Wars das? Soll ich meinen Traum begraben? Es sind Fragen, die sich Skirennfahrerin Charlotte Chable (25) derzeit stellt. Vor kurzem erlitt sie ihrem vierten Kreuzbandriss. «Früher war für mich nach jeder Verletzung klar: so höre ich nicht auf. Jetzt bin ich mir nicht sicher, ob ich diese Kraft nochmals aufbringe.»

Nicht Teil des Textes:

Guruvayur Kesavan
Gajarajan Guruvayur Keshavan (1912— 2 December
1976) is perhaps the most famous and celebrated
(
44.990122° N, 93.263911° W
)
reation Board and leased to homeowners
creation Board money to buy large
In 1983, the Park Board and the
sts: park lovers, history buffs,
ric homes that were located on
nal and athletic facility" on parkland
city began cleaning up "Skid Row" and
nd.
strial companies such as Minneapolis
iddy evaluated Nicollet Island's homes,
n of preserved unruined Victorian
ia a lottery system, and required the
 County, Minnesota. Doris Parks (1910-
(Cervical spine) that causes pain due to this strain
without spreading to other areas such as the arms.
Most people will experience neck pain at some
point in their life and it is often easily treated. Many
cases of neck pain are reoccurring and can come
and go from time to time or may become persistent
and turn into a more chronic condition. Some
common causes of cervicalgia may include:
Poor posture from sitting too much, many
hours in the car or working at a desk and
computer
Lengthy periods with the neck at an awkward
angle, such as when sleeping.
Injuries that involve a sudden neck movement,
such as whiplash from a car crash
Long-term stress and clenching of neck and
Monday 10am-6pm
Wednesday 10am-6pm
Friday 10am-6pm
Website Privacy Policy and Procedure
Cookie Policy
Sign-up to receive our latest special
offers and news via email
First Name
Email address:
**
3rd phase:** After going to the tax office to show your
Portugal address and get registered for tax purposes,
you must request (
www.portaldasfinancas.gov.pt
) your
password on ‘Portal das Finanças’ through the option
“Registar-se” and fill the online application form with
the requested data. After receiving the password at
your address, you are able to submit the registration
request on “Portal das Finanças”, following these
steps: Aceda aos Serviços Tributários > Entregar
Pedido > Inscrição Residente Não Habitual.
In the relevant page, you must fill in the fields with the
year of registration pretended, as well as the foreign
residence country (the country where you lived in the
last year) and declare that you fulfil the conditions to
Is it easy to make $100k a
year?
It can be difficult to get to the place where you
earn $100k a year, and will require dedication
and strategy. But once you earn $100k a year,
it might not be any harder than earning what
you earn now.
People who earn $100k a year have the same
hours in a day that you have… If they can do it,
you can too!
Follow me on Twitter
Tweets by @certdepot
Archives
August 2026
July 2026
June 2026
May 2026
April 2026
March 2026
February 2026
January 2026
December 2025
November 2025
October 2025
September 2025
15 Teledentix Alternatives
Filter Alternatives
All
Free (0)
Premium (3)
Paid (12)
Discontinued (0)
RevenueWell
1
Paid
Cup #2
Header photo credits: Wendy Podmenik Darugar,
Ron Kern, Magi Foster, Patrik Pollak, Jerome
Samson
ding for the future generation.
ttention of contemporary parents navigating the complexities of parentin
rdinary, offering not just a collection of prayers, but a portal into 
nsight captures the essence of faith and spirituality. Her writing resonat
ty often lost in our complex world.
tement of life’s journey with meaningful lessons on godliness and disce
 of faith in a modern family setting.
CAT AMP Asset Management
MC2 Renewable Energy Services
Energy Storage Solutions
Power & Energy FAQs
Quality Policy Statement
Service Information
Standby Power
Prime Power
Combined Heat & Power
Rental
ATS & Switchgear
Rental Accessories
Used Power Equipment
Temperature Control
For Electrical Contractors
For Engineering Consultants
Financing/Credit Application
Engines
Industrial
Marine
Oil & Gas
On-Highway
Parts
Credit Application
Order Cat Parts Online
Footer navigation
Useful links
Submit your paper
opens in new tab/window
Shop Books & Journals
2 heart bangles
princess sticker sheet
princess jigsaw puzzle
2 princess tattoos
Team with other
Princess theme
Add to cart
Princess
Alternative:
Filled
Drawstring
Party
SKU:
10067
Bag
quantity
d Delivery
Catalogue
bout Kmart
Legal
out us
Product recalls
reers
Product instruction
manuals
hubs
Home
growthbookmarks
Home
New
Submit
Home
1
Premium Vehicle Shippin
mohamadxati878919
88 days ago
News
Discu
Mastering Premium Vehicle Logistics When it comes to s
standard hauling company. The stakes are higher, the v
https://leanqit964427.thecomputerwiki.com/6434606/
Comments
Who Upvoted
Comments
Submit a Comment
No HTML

Dabei fühlte sich Chable noch vor wenigen Wochen pudelwohl. «Ich war so gut in Form wie noch nie», erzählt die Slalom-Spezialistin aus Villars-sur-Ollon VD. Dann passierte der Unfall beim Gletscher-Training. «Ich wusste sofort, dass es schlimm war.»
«Vielleicht ist mein Körper nicht fürs Skifahren gemacht»
Am letzten Freitag wurde die Technikerin operiert. Weil es kaum Ersatzmaterial in ihrem Körper gibt, wurde ihr eine fremde Sehne transplantiert. «Die Schmerzen sind erträglich», sagt Chable heute und meint ihr körperliches Leiden. Ihre seelische Schmerzen sind ungleich grösser, sie musste zuletzt oft weinen. Noch hält sich Chable offen, ob sie weitermacht. Erst in sieben Monaten will sie sich entscheiden. Spricht man mit ihr, fällt der Glaube an ein weiteres Comeback schwer.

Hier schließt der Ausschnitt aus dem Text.